TASK GOAL:
Write out only the lines from the line that holds "Toestemmingsselectie" to the end of the listing below, inclusive, with the pictures omitted.

EXTRACTED ENTRIES:
━━━━
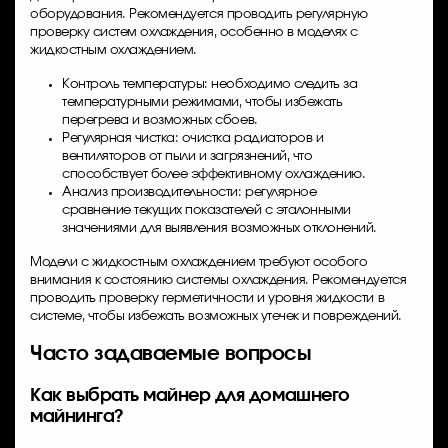
оборудования. Рекомендуется проводить регулярную
проверку систем охлаждения, особенно в моделях с
жидкостным охлаждением.
Контроль температуры: необходимо следить за
температурными режимами, чтобы избежать
перегрева и возможных сбоев.
Регулярная чистка: очистка радиаторов и
вентиляторов от пыли и загрязнений, что
способствует более эффективному охлаждению.
Анализ производительности: регулярное
сравнение текущих показателей с эталонными
значениями для выявления возможных отклонений.
Модели с жидкостным охлаждением требуют особого
внимания к состоянию системы охлаждения. Рекомендуется
проводить проверку герметичности и уровня жидкости в
системе, чтобы избежать возможных утечек и повреждений.
Часто задаваемые вопросы
Как выбрать майнер для домашнего
майнинга?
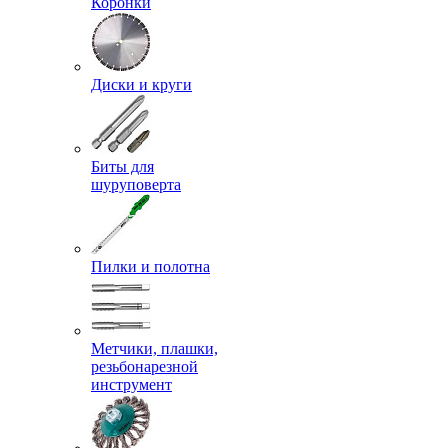
Коронки
Диски и круги
Биты для
шуруповерта
Пилки и полотна
Метчики, плашки,
резьбонарезной
инструмент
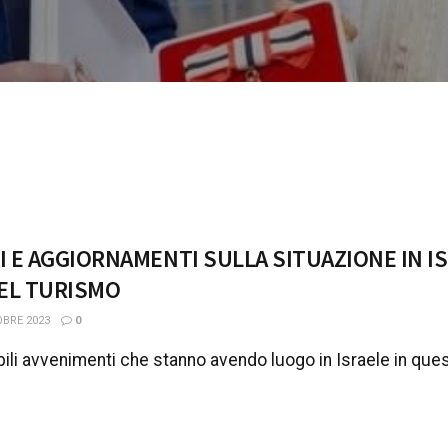
 E AGGIORNAMENTI SULLA SITUAZIONE IN IS
DEL TURISMO
BRE 2023
0
bili avvenimenti che stanno avendo luogo in Israele in quest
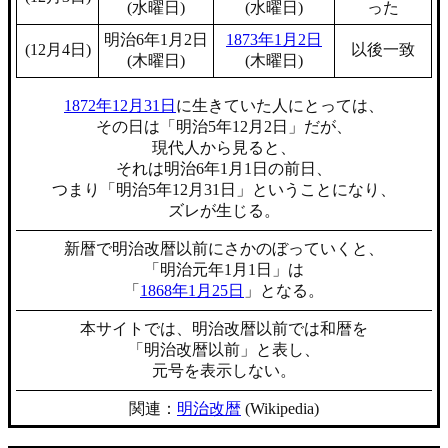
(水曜日)
(水曜日)
った
明治6年1月2日
1873年1月2日
(12月4日)
以後一致
(木曜日)
(木曜日)
1872年12月31日
に生きていた人にとっては、
その日は「明治5年12月2日」だが、
現代人から見ると、
それは明治6年1月1日の前日、
つまり「明治5年12月31日」ということになり、
ズレが生じる。
新暦で明治改暦以前にさかのぼっていくと、
「明治元年1月1日」は
「
1868年1月25日
」となる。
本サイトでは、明治改暦以前では和暦を
「明治改暦以前」と表し、
元号を表示しない。
関連：
明治改暦
(Wikipedia)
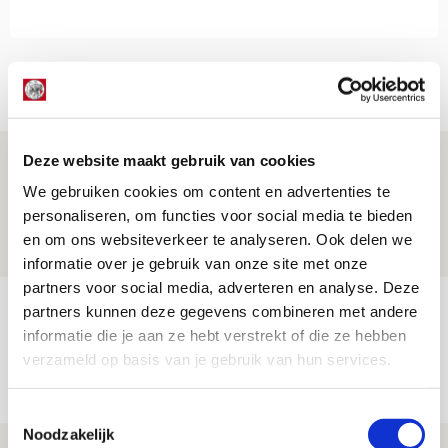
Net binnen //
Deze website maakt gebruik van cookies
Volop enthousiasme in fotoverslag van
Europees treffen met Shelbourne
We gebruiken cookies om content en advertenties te
personaliseren, om functies voor social media te bieden
07 AUGUSTUS 2026 - 09:00
en om ons websiteverkeer te analyseren. Ook delen we
FOTOVERSLAG
informatie over je gebruik van onze site met onze
partners voor social media, adverteren en analyse. Deze
Míchel niet blij met resultaat en spel
partners kunnen deze gegevens combineren met andere
na rust: ‘De focus nam af’
informatie die je aan ze hebt verstrekt of die ze hebben
verzameld op basis van je gebruik van hun services.
07 AUGUSTUS 2026 - 08:30
NIEUWS
Toestemmingsselectie
Noodzakelijk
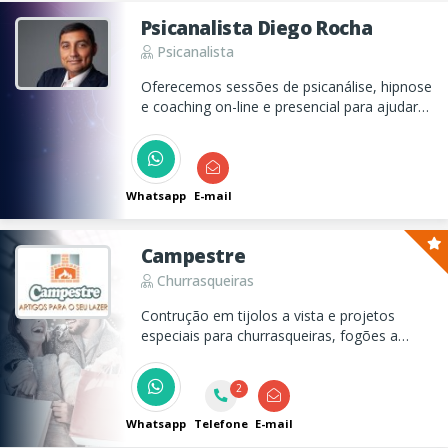
Psicanalista Diego Rocha
Psicanalista
Oferecemos sessões de psicanálise, hipnose
e coaching on-line e presencial para ajudar
você a entender suas emoções e
relacionamentos, promovendo
autoconhecimento e equilíbrio emocional.
Whatsapp
E-mail
Campestre
Churrasqueiras
Contrução em tijolos a vista e projetos
especiais para churrasqueiras, fogões a
lenha, fornos para pizza e lareiras.
2
Whatsapp
Telefone
E-mail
━━━━
THE ANSWER:
Toestemmingsselectie
Noodzakelijk
Psicanalista Diego Rocha
Psicanalista
Oferecemos sessões de psicanálise, hipnose
e coaching on-line e presencial para ajudar
você a entender suas emoções e
relacionamentos, promovendo
autoconhecimento e equilíbrio emocional.
Whatsapp
E-mail
Campestre
Churrasqueiras
Contrução em tijolos a vista e projetos
especiais para churrasqueiras, fogões a
lenha, fornos para pizza e lareiras.
2
Whatsapp
Telefone
E-mail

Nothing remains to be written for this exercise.